# Wondering which fish apart from blue tetra will look good?



## ojustaboo (5 Apr 2021)

My  new scape is doing great, added amino and fire cherry shrimp last week, soon be time to add some fish.

I’m looking for a single shoal.

I like  the blue neon/cardinal tetras as with a tank thats mainly green, on the many YouTube vids, they stand out well.

Chatting to the local guy I got my shrimp off, while he admits he doesn’t know much about aquscaping, he said that he’s watched many YouTube vids and think they look excellent, but so many of them have the cardinal tetra in, and suggested I have a look at other options before deciding.

One he suggested looking at was the fork tail rainbow.

My tank looks like the attached pic, I’m not convinced the fork tail rainbow will stand out very well, I know it’s down to personal preference, I just wondered what colourful shoals others use with a very green tank (back glass is black).

I’m still heading towards cardinal or blue neon tetras, but am open to expanding my mind 

many thanks


----------



## Wookii (5 Apr 2021)

How big is the tank, looks around 60cm?

Also, how hard or soft is your tank water?

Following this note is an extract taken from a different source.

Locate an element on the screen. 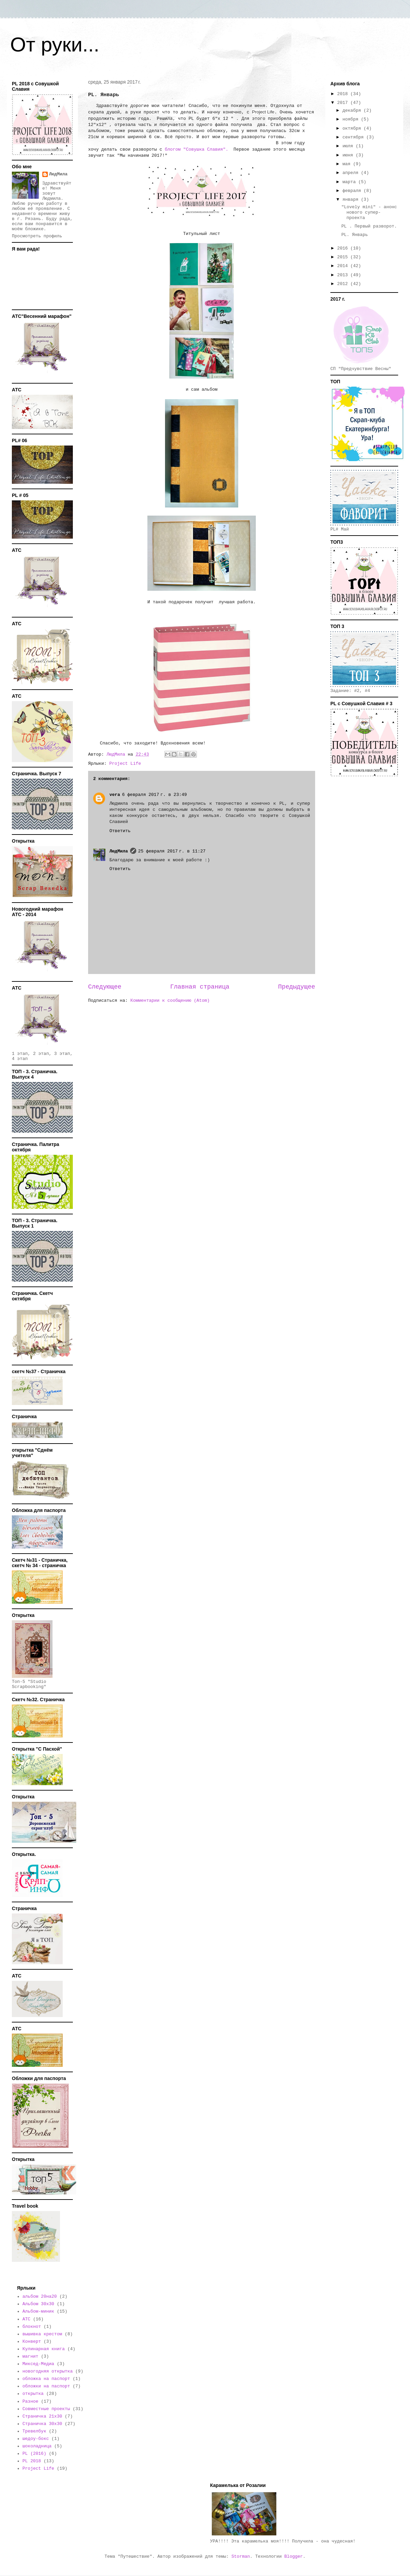 The width and height of the screenshot is (410, 2576). 25 февраля 2017 г. в 11:27 is located at coordinates (172, 851).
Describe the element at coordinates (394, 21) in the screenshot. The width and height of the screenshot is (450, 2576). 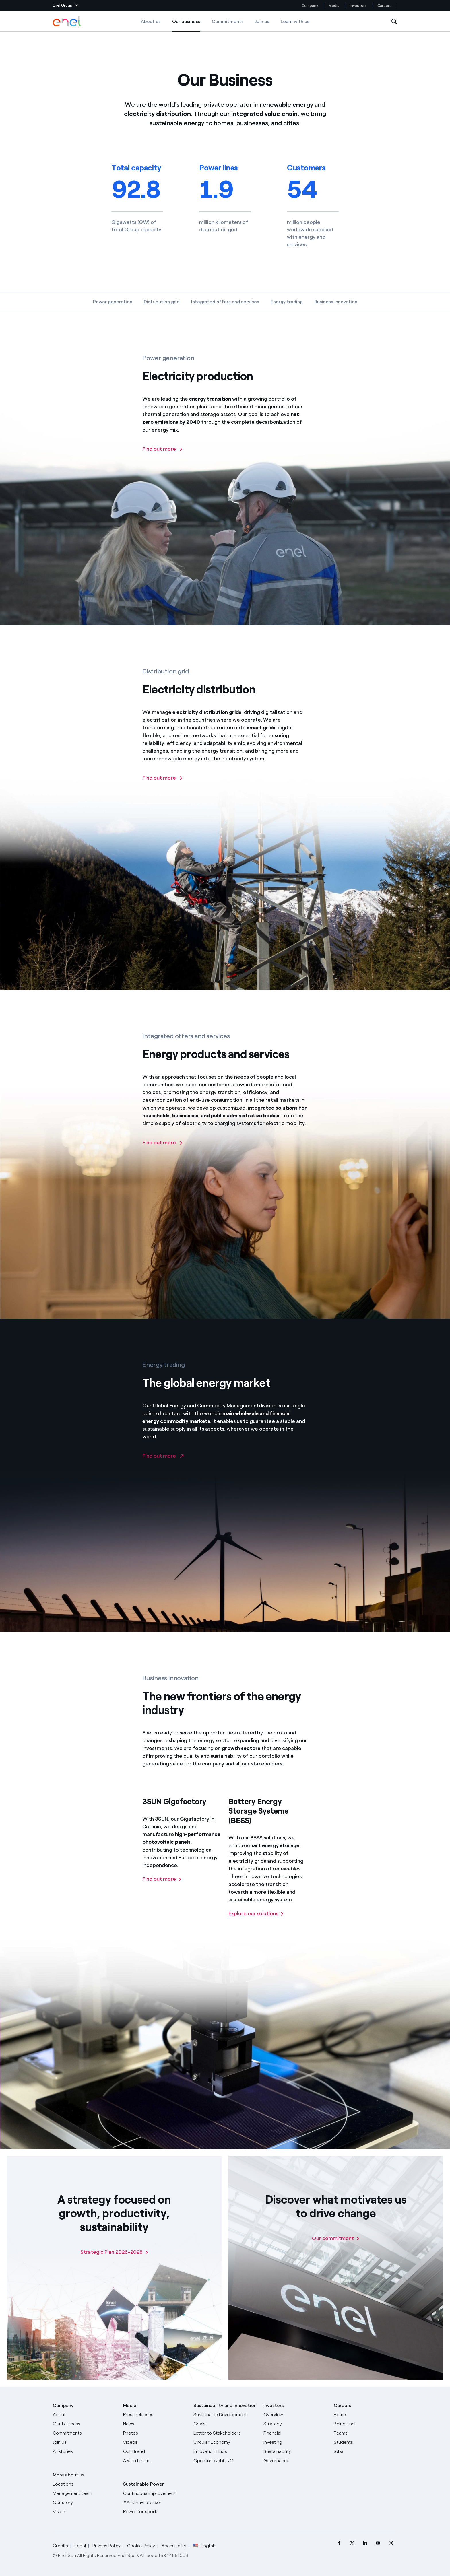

If you are just going single species, you have lots of options to be honest, but a tetra species is a safe bet.


----------



## Ian61 (5 Apr 2021)

Gold tetras perhaps?


----------



## Ian61 (5 Apr 2021)

In short, set up looks brilliant so I’m sure any schooling small fish would enhance it further. Something bright to stand against the shadier parts


----------



## Driftless (5 Apr 2021)

Neon Green or Ember tetras for a tank that size.


----------



## ojustaboo (5 Apr 2021)

Thanks all, it’s 126lt,  80cm wide, 45cm high (without substrate etc), 35cm deep.

hard water

Filter media:  Neo Media Soft


----------



## Conort2 (6 Apr 2021)

ojustaboo said:


> Thanks all, it’s 126lt,  80cm wide, 45cm high (without substrate etc), 35cm deep.
> 
> hard water
> 
> Filter media:  Neo Media Soft


Psuedomugil gertrudae or psuedomugil luminatus would look great in that tank and are a good choice for hard water.

cheers


----------